La Svizzera ha firmato l’Accordo di libero scambio con la Comunità economica europea (CEE) il 22 luglio 1972, definito da alcuni commentatori “pietra miliare”. Il centro di ricerca Dodis (Documenti Diplomatici Svizzeri) ricorda il 50° anniversario dell’evento e sottolinea che la questione istituzionale era già di attualità allora.
Primo passo
“L’orizzonte per un primo allargamento della CEE è diventato chiaro nel 1969 con la revoca del veto della Francia all’adesione britannica”, spiega in un dossier speciale pubblicato oggi Sacha Zala, direttore del centro. Bruxelles avvia colloqui per stabilire legami speciali con gli allora “non candidati” alla CEE, ovvero gli Stati AELS (Austria, Finlandia, Islanda, Portogallo, Svezia e Svizzera).
Obiettivo
L’obiettivo è evitare la frammentazione economica dell’Europa occidentale, ma i negoziatori si muovono in acque sconosciute, afferma Dodis. Da parte svizzera, si intravede una “gamma di possibili soluzioni”, da un “risultato prossimo all’adesione” a un “trattato commerciale ordinario”. Il capo negoziatore svizzero, Paul Jolles, direttore della divisione del commercio del Dipartimento federale dell’economia, riassume così il compito che lo attende: “il problema più difficile sarà senza dubbio l’organizzazione della partecipazione istituzionale della Svizzera al processo di integrazione”. Cinquant’anni dopo, questa analisi è ancora attuale, osserva Dodis.
Nessuna integrazione politica
Il 22 luglio 1972, il consigliere federale radicale Ernst Brugger firma un accordo “che non prevede alcuna partecipazione all’integrazione politica dell’Europa”. Tuttavia, l’accordo esenta oltre il 90% delle esportazioni svizzere verso la CEE dai dazi doganali e stabilisce regole di concorrenza. La Svizzera, per esercitare pressione sulla CEE durante i negoziati, ha fatto ricorso all’argomento di un possibile rifiuto in votazione popolare, spiega Dodis. Il Consiglio federale ha sottoposto l’accordo di libero scambio a referendum obbligatorio, sostenendo che avrebbe rafforzato la cooperazione europea a lungo termine. Uno “sviluppo irreversibile”, secondo il consigliere federale socialista Hans-Peter Tschudi.

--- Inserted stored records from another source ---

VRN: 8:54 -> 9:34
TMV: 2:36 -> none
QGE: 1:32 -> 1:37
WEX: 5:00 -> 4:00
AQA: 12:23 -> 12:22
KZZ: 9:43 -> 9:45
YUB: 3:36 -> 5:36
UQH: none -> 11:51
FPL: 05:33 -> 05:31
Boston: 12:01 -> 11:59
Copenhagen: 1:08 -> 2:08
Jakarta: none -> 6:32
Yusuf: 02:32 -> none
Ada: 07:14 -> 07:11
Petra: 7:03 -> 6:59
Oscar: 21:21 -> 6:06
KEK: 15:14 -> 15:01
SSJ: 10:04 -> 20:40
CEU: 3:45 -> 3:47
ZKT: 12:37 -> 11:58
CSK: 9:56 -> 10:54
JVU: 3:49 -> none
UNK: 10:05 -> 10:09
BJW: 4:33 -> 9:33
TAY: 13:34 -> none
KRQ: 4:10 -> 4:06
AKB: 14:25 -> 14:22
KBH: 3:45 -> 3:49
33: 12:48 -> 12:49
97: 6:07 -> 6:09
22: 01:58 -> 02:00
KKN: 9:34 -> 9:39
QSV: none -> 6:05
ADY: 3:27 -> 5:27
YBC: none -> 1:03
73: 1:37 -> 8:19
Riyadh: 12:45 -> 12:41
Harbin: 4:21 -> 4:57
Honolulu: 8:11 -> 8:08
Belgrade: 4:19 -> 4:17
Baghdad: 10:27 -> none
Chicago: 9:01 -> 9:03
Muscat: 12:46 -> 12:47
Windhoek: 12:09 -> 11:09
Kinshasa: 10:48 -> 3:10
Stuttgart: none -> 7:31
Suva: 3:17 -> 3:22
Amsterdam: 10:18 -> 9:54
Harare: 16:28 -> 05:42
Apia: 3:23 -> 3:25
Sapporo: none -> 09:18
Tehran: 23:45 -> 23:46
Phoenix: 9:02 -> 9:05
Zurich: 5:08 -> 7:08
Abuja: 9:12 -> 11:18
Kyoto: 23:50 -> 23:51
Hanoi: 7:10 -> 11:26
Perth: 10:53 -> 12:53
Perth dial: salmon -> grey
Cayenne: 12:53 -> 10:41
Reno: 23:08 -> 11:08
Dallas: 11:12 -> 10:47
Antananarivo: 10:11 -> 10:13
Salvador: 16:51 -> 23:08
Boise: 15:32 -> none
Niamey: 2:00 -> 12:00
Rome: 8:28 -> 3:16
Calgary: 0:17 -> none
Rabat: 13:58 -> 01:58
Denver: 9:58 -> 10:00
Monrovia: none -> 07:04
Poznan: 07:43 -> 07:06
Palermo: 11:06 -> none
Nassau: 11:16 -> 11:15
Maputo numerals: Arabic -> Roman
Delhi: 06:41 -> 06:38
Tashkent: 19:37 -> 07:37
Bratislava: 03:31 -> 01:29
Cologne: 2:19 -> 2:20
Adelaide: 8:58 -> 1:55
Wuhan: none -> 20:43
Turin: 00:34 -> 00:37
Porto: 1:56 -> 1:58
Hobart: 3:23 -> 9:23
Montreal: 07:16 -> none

“Ciò che non si deve dire”
Da quel voto in poi, le decisioni sulla politica europea sono sempre più sottoposte al sovrano. Il Consiglio federale rafforza la sua politica di comunicazione, non per scopi propagandistici, ma per ragioni “didattiche”, si spiega. Il titolo di uno degli opuscoli dell’Ufficio per l’Integrazione, l’organismo incaricato delle relazioni con Bruxelles, è a dir poco significativo, rivela Dodis: “Cosa non si deve dire nell’informazione alla popolazione sull’accordo Svizzera-CE”.
L’approvazione popolare
Il 3 dicembre 1972, il popolo e i cantoni approvano l’accordo con il 72,5% di voti favorevoli. “Da allora, la politica europea del Consiglio federale non ha mai più ricevuto una tale legittimità”, afferma Zala. Il popolo ha bloccato un’ulteriore integrazione della Svizzera allo Spazio economico europeo (SEE) nel dicembre 1992. Ha poi sostenuto la via bilaterale in diverse occasioni. Il progetto di accordo quadro istituzionale è stato abbandonato lo scorso anno. Da allora, le discussioni con Bruxelles sono riprese, ma senza alcun riavvicinamento sulla famosa questione istituzionale.